Home

/

Bioconductor

/

HIREewas

/

HIRE: Detection of cell-type-specific risk-CpG sites in...

HIRE: Detection of cell-type-specific risk-CpG sites in...
In HIREewas: Detection of cell-type-specific risk-CpG sites in epigenome-wide association studies

Description Usage Arguments Details Value Author(s) Examples

View source: R/HIRE.R

The HIRE function provides parameter estimates in the HIRE model and the p-values for the association of CpG sites with one phenotype in each individual cell type.

1	HIRE(Ometh, X, num_celltype, tol=10^(-5), num_iter=1000, alpha=0.01)

`Ometh`	The observed methylation matrix (with continuous values between 0 and 1), where one row corresponds to a CpG site and one column represents a sample.
`X`	The observed phenotypes, where one row corresponds to a phenotype and one column represents a sample.
`num_celltype`	The cell type number (an integer) that needs to be specified by the users.
`tol`	The relative tolerance used to determine when the HIRE stops.
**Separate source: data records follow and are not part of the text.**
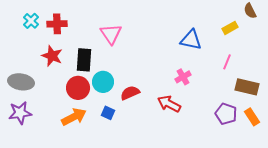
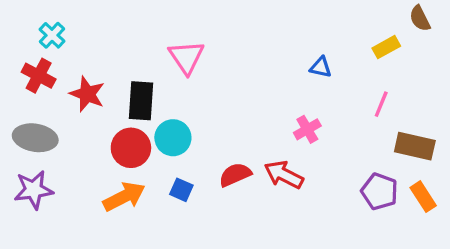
red cross: (57, 24) -> (39, 76), moved, turned 30
blue triangle: (191, 40) -> (321, 67), size x0.6
red semicircle: (130, 93) -> (235, 175), moved

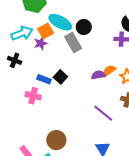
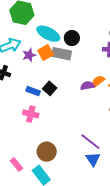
orange square: (46, 31) -> (46, 52), moved
gray rectangle: (73, 42) -> (62, 54), turned -48
pink cross: (33, 96) -> (31, 114), moved
purple line: (103, 113) -> (90, 142), moved

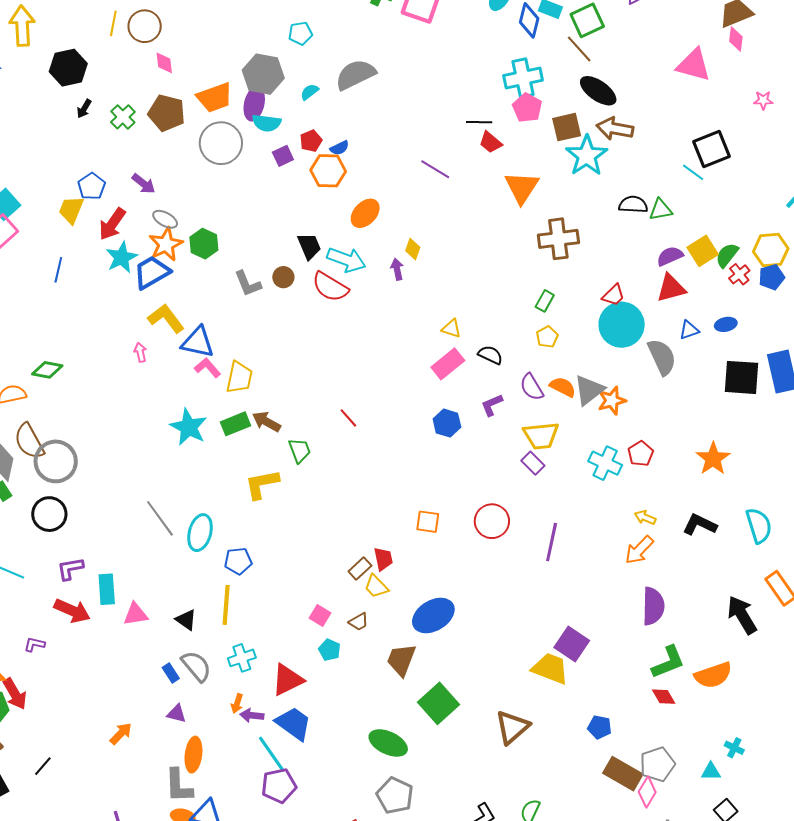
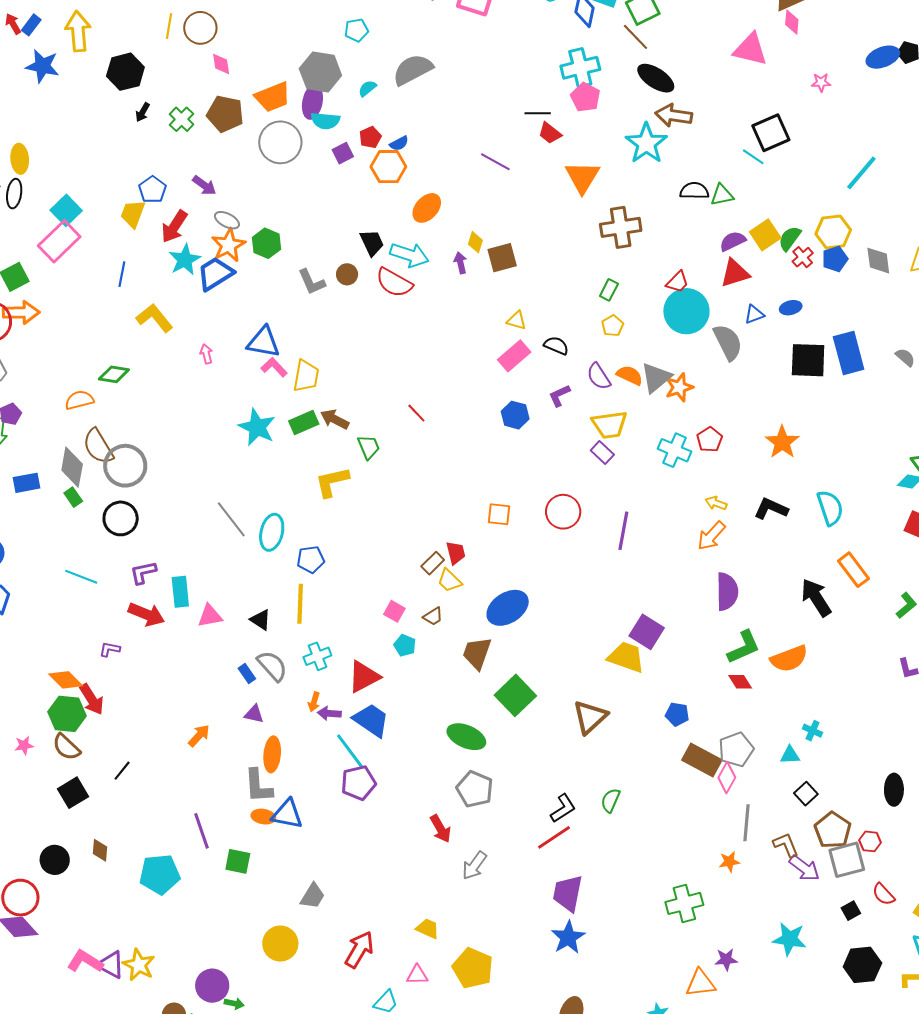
brown square: (567, 127) -> (502, 258), moved
yellow L-shape: (166, 318) -> (154, 318), moved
When the ratio of the log observed-data likelihood difference to the log observed-data likelihood at last iteration in the absolute value is smaller than `tol`, then the HIRE functions stops. The default is 10^(-5).
`num_iter`	The maximum number of iterations (an integer). The default is 1000.
`alpha`	One threshold parameter in the Bonferroni correction to claim a significant cell-type-specific CpG site (a float point between 0 and 1, usually set less than 0.05). The default is 0.01.

HIRE used the generalized EM algorithm, so the log observed-data likelihood value increases after each iteration.

HIRE returns a list with seven components.

`P_t`	the cellular composition matrix, where one row corresponds to a cell type and one column represents a sample.
`mu_t`	the baseline cell-type-specific methylation profiles, where one row is a CpG site and one column is a cell type.
`beta_t`	the phenotype coefficient array with dimensionality being m (the CpG number) by K (the cell type number) by q (the phenotype number). The first dimension corresponds to CpG sites, the second dimension to cell types, and the third dimension to phenotypes.
`sig_sqErr_t`	the error variance vector withlength equal to the CpG site number.
`sig_sqTiss_t`	the cell-type-specific variance matrix, where one row is a CpG site and one column represents a cell type.
`pBIC`	the penalized BIC value, where the number of phenotype coefficients being zero depends on the parameter `alpha`. If the p-value of one phenotype coefficient is greater than `alpha`/(mKq), we treat the phenotype coefficient to be zero.
`pvalues`	the p-value matrix, whose dimension is m (the CpG site number) by K*q (the cell type number times the phenotype number). In the p-values matrix, one row is a CpG site. The first K columns correspond to the p-value matrix of the phenotype 1, the second K columns corresponds to the p-value matrix of the phenotype 1, and so forth.

Xiangyu Luo

################################################################################################
#Generate the EWAS data 
################################################################################################
set.seed(05222018)

#define a function to draw samples from a Dirichlet distribution
rDirichlet <- function(alpha_vec){
	num <- length(alpha_vec)
	temp <- rgamma(num, shape = alpha_vec, rate = 1)
	return(temp / sum(temp))
}

n <- 180     #number of samples 
n1 <- 60    #number of controls
n2 <- 120    #number of cases 

#################################################################################################
# K=3
#################################################################################################
m <- 2000   #number of CpG sites
K <- 3       #underlying cell type number
	
#methylation profiles
#assume cell type 1 and cell type 2 are from the same lineage

#cell type 1
methy1 <- rbeta(m,3,6)

#cell type 2 
methy2 <- methy1 + rnorm(m, sd=0.01)
ind <- sample(seq_len(m), m/5) 
methy2[ind] <- rbeta(length(ind),3,6)

#cell type 3
methy3 <- rbeta(m,3,6)
mu <- cbind(methy1, methy2, methy3)

#number of covariates
p <- 2

#covariates / phenotype
X <- rbind(c(rep(0, n1),rep(1, n2)), runif(n, min=20, max=50))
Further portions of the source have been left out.